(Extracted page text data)
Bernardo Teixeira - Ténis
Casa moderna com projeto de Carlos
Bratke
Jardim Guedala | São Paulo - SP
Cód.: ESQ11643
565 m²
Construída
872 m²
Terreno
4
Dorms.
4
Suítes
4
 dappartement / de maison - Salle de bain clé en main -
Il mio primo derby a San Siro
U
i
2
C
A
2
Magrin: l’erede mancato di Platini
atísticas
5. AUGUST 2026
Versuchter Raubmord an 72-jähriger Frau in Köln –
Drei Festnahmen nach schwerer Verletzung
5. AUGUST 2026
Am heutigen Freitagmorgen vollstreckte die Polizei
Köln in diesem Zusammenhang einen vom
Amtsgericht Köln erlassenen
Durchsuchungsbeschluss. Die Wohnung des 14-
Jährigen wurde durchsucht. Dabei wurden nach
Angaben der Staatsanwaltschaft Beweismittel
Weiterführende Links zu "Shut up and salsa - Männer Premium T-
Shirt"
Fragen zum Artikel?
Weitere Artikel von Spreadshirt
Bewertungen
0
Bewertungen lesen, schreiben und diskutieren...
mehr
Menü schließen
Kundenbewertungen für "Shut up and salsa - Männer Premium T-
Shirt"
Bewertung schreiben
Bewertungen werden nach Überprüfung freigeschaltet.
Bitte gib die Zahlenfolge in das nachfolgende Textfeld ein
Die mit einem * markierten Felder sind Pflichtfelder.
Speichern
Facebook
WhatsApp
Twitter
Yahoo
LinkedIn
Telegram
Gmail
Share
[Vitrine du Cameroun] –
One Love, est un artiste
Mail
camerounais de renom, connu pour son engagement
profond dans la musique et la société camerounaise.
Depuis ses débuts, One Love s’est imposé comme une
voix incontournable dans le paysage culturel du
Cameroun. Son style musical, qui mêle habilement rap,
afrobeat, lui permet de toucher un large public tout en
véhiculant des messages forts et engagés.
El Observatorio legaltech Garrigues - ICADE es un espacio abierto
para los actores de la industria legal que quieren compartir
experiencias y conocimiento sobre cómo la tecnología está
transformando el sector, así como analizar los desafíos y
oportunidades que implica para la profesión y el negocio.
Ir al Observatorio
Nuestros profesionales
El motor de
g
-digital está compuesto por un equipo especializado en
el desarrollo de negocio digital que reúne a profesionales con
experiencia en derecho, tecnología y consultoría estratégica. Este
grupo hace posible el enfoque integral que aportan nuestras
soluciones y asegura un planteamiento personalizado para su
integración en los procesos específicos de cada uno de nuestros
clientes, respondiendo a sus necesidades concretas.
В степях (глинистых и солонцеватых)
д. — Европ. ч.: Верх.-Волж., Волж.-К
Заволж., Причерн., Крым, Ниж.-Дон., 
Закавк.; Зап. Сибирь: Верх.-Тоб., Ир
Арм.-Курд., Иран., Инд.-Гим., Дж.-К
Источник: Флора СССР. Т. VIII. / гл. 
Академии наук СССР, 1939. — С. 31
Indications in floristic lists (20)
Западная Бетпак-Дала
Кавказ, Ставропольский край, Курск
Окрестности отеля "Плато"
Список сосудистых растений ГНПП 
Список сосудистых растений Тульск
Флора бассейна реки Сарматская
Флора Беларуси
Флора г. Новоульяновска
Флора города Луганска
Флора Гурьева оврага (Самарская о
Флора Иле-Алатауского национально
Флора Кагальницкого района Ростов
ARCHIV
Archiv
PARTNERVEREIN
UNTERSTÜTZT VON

Exercise brief. Exactly the lines from the one containing "Ir al Observatorio" through the end of the records should be reproduced, and no others.

Exercise answer.
Ir al Observatorio
Nuestros profesionales
El motor de
g
-digital está compuesto por un equipo especializado en
el desarrollo de negocio digital que reúne a profesionales con
experiencia en derecho, tecnología y consultoría estratégica. Este
grupo hace posible el enfoque integral que aportan nuestras
soluciones y asegura un planteamiento personalizado para su
integración en los procesos específicos de cada uno de nuestros
clientes, respondiendo a sus necesidades concretas.
В степях (глинистых и солонцеватых)
д. — Европ. ч.: Верх.-Волж., Волж.-К
Заволж., Причерн., Крым, Ниж.-Дон., 
Закавк.; Зап. Сибирь: Верх.-Тоб., Ир
Арм.-Курд., Иран., Инд.-Гим., Дж.-К
Источник: Флора СССР. Т. VIII. / гл. 
Академии наук СССР, 1939. — С. 31
Indications in floristic lists (20)
Западная Бетпак-Дала
Кавказ, Ставропольский край, Курск
Окрестности отеля "Плато"
Список сосудистых растений ГНПП 
Список сосудистых растений Тульск
Флора бассейна реки Сарматская
Флора Беларуси
Флора г. Новоульяновска
Флора города Луганска
Флора Гурьева оврага (Самарская о
Флора Иле-Алатауского национально
Флора Кагальницкого района Ростов
ARCHIV
Archiv
PARTNERVEREIN
UNTERSTÜTZT VON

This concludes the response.